Coas Pronto Soccorso. Fp Cgil: “La sanità è al collasso”. Il 23 gennaio mobilitazione in difesa dei servizi

Coas Pronto Soccorso. Fp Cgil: “La sanità è al collasso”. Il 23 gennaio mobilitazione in difesa dei servizi

Coas Pronto Soccorso. Fp Cgil: “La sanità è al collasso”. Il 23 gennaio mobilitazione in difesa dei servizi
Negli ultimi 4 anni persi 23.500 operatori sanitari, di cui 5mila medici. In 12 anni persi, inoltre, 1,3 posti letto ogni mille abitanti, passati da 4,7 a 3,4 a fronte una media Ocse al 4,8. Sotto la media anche la spesa sanitaria complessiva, che in Italia è poco superiore al 9% del pil. Fp-Cgil lancia ai cittadini una domanda provocatoria: “Sicuri di volervi far curare da medici e infermieri stressati?”.

“La sanità è al collasso e i cittadini, privi di un'efficace rete territoriale alternativa, sono costretti a recarsi nei Pronto Soccorso di ospedali senza più i posti letto sufficienti. La riduzione dei fondi e del personale ricade così direttamente su di loro, privati di un diritto, e sugli operatori, costretti a turni massacranti per mantenere i servizi”. Con una campagna informativa e una mobilitazione che si terrà venerdì 23 gennaio sul caos nei Pronto Soccorso, la Fp-Cgil Nazionale lancia ai cittadini una domanda provocatoria: “Sicuri di volervi far curare da medici e infermieri stressati?”.
 
Per spiegare “#ProntoSoccorsoKo” la Fp-Cgil mette in fila i numeri della crisi del sistema:
– persi 23.500 operatori sanitari, di cui 5mila medici, dal 2009 al 2013;
– 32mila gli operatori sanitari con contratti precari su un totale di 670mila;
– 31 i miliardi di tagli tra il 2009 e il 2015, a cui si aggiungono i 4 previsti dall'ultima legge di stabilità che, ricadendo sulle regioni, colpiranno inevitabilmente il Servizio Sanitario Nazionale;
– persi 1,3 posti letto ogni mille abitanti in 12 anni, passati da 4,7 a 3,4 a fronte una media Ocse al 4,8; sotto la media anche la spesa sanitaria complessiva, che in Italia è poco superiore al 9% del pil;
– l'Italia è stata deferita alla Corte Europea di Giustizia per l'assenza di una normativa sull'orario di lavoro per i medici, che dovrebbe prevedere un massimo di 48 ore settimanali e riposi giornalieri di 11 ore.
 
Dati che permettono di capire le ragioni del caos che caratterizza il lavoro nei Pronto Soccorso.
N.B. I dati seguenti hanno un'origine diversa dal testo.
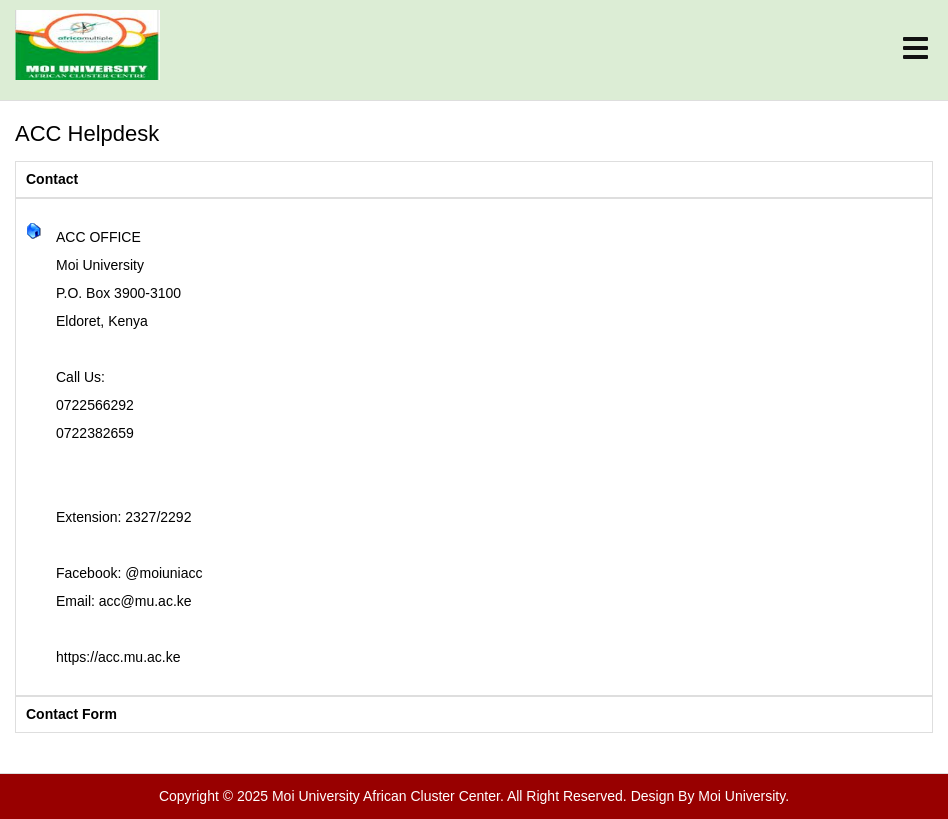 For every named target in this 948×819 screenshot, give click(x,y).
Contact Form (71, 714)
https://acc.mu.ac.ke (118, 657)
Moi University (741, 796)
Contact (52, 179) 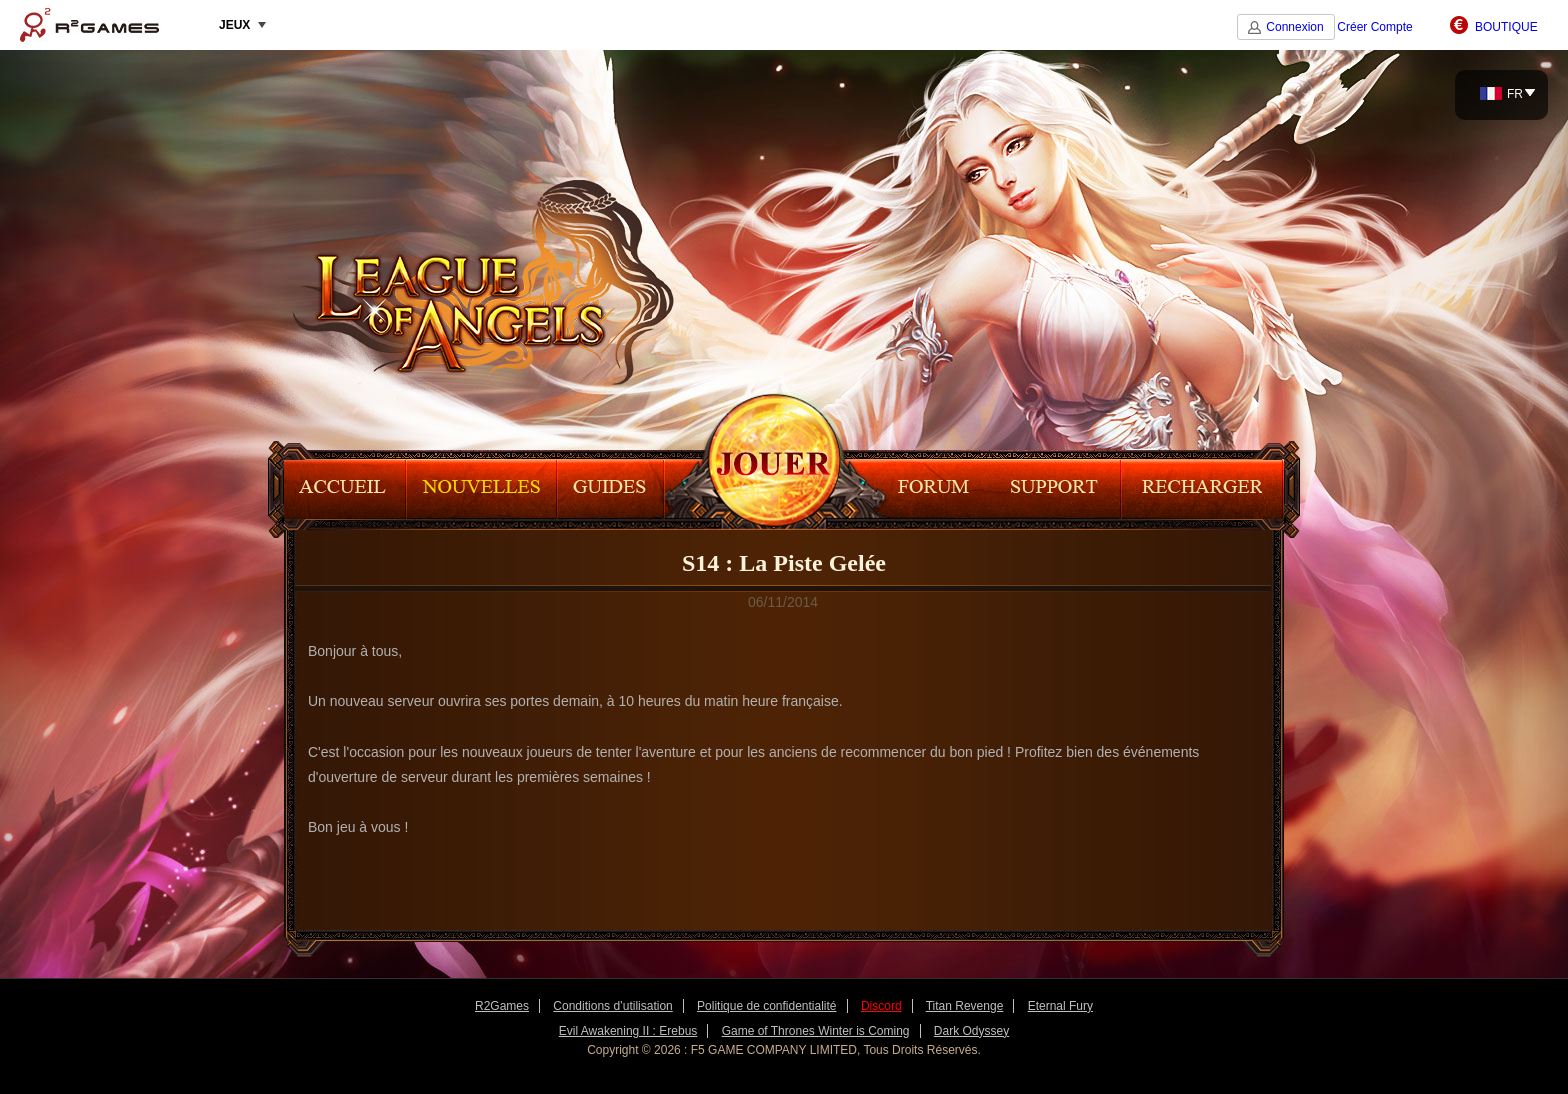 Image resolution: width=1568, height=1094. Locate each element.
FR (1501, 94)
Mentre si riduce la capacità del sistema ospedaliero di rispondere ai sempre maggiori bisogni di cura dei cittadini, questi ultimi si rivolgono più frequentemente ai soli presidi h24 accessibili, ma non idonei. “Solo un lavoro dignitoso può garantire servizi efficienti. Il Governo Renzi e la Ministra Madia capiscano che siamo al collasso e facciano un passo avanti: servono risorse per il funzionamento dei servizi e per rinnovare il contratto. Non bastano i complimenti durante le emergenze, perché parliamo di lavoratori costretti a orari che mettono a rischio la qualità delle cure. Gli operatori hanno pagato troppo e – afferma Cecilia Taranto, Segretaria Nazionale Fp-Cgil – adesso pagano anche i cittadini”.